▶ **AIM OF THE EXERCISE**:
Your answer must be an exact copy of the entries below, with every picture removed.

▶ **Extracted records**:
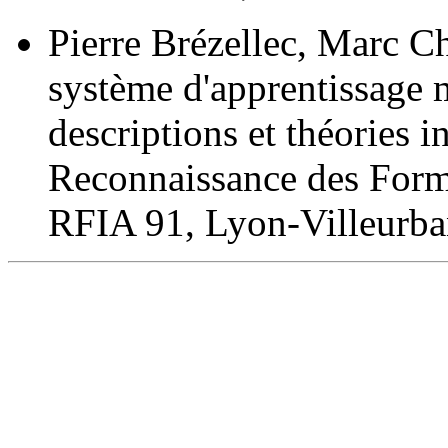
Pierre Brézellec, Marc 
système d'apprentissage m
descriptions et théories 
Reconnaissance des Formes
RFIA 91, Lyon-Villeurba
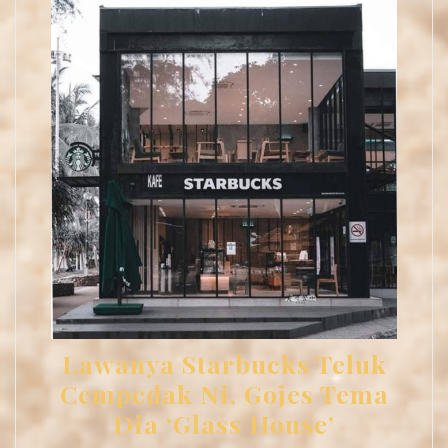
Lawanya Starbucks Teluk
Cempedak Ni, Gojes Tema
Dia ‘Glass House’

▶ **TASK RESULT**:
Pierre Brézellec, Marc 
système d'apprentissage m
descriptions et théories 
Reconnaissance des Formes
RFIA 91, Lyon-Villeurba
Lawanya Starbucks Teluk
Cempedak Ni, Gojes Tema
Dia ‘Glass House’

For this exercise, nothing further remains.